Tuesday, April 15, 2014

Confessions from a mom of good intentions

I began my parenting journey with the best of intentions. I was a follower of the attachment parenting method of doing things, learned from reading Dr.Bill Sears' The Baby Book. I wore my babies in slings for a long time, nursed them both past a year, responded to their needs rather than letting them cry. I fed them both baby food I made from organic ingredients. We read, talked and sang to them all the time when they were little.
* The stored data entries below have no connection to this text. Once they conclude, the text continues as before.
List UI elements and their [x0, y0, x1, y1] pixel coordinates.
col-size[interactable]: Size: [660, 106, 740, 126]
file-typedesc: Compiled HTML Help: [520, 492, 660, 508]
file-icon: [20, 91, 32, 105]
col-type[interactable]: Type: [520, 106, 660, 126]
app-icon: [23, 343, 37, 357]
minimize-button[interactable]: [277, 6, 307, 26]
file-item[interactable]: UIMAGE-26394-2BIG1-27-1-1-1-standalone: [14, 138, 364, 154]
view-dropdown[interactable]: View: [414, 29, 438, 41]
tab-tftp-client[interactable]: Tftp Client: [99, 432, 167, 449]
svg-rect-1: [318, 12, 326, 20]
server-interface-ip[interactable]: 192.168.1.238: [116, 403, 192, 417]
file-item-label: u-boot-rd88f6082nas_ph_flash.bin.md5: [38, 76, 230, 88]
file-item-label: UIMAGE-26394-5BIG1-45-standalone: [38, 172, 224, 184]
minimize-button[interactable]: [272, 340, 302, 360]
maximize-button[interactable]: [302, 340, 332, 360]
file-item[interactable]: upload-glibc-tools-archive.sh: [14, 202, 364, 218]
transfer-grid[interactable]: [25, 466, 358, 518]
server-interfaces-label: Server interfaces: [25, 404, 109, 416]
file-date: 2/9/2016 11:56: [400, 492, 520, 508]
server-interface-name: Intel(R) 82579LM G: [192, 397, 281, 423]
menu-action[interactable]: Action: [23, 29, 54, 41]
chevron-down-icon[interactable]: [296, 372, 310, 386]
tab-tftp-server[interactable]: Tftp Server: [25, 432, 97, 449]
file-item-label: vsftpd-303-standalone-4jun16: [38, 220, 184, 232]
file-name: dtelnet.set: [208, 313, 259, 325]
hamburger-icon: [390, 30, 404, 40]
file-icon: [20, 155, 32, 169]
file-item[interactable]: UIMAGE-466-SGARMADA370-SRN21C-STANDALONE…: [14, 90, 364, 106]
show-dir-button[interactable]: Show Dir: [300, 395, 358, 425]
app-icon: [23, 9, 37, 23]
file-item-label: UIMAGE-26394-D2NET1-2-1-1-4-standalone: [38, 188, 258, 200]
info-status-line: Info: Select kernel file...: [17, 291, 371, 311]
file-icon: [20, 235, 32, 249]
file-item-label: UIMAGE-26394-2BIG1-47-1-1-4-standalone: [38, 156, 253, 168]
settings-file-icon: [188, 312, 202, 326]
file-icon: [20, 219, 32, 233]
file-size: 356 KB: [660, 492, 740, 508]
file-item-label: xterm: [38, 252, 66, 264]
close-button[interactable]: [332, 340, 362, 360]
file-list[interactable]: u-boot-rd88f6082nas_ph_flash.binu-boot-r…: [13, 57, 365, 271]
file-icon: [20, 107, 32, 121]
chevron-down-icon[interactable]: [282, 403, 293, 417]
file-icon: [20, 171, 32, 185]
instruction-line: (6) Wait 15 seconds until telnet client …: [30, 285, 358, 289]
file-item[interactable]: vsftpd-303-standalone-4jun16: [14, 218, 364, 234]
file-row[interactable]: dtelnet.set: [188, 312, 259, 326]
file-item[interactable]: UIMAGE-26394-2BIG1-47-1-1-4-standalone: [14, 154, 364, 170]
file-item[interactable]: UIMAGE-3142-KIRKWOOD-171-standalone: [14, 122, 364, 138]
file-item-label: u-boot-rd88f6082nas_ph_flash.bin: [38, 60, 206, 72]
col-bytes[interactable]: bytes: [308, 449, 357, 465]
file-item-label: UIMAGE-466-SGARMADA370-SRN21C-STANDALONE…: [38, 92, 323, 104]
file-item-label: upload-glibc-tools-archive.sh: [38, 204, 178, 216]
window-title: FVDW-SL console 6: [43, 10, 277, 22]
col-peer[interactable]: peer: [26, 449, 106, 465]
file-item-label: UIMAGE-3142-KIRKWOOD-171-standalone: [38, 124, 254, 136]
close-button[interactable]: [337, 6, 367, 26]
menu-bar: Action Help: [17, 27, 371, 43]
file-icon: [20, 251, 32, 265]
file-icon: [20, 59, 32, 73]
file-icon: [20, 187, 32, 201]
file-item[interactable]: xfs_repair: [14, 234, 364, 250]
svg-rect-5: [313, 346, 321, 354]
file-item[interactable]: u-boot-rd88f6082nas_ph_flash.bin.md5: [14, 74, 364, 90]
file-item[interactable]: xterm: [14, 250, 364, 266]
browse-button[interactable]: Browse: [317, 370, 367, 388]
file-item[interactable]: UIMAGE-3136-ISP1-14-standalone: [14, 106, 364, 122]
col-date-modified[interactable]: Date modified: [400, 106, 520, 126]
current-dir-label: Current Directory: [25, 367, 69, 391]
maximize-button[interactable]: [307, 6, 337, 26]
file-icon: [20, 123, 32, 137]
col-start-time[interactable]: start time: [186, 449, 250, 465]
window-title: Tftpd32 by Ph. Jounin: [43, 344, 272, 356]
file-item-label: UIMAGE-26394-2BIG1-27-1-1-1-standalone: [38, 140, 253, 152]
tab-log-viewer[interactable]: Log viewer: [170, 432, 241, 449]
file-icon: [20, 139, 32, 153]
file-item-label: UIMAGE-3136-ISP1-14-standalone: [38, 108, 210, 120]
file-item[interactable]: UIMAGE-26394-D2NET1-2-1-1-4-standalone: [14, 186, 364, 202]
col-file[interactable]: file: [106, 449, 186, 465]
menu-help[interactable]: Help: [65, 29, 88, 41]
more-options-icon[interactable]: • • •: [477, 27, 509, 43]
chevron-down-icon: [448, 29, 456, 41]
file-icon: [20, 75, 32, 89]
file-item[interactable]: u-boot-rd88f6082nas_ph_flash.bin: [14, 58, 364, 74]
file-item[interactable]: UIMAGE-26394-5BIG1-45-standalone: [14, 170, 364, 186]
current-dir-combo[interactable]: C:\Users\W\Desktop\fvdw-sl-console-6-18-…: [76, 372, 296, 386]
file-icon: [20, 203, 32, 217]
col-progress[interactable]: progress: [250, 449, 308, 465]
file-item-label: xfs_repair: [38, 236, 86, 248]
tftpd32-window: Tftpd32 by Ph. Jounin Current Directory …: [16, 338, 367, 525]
But somehow I feel like I have fallen off the wagon and am struggling to find my way again. Maybe it was the adjustment from toddler to child. I fumbled with what felt right as a way to parent. The problem hit me like a tonne of bricks yesterday. The Em-ster asked me repeatedly to please take her to the park on the weekend and I kept saying no because I had Things I Needed to Get Done. And she was irritable all day Sunday and I couldn't figure out why. Well I finally clued in on Monday. Why didn't I just stop and take her to the park?? It would've done us both some good getting away from all the Things That Need To Get Done and to actually enjoy that beautiful warm weekend! Some time together to reconnect.
So I apologized and promised we would go this weekend. The lovely thing about children is the chance to try again. They understand about making mistakes and to keep trying.
Thanks be to God!
One of our jobs as parents is to realize our mistakes, own up to them and ask for forgiveness. It teaches our children so much! It's also in our job description to remember we are human and will make mistakes too as moms.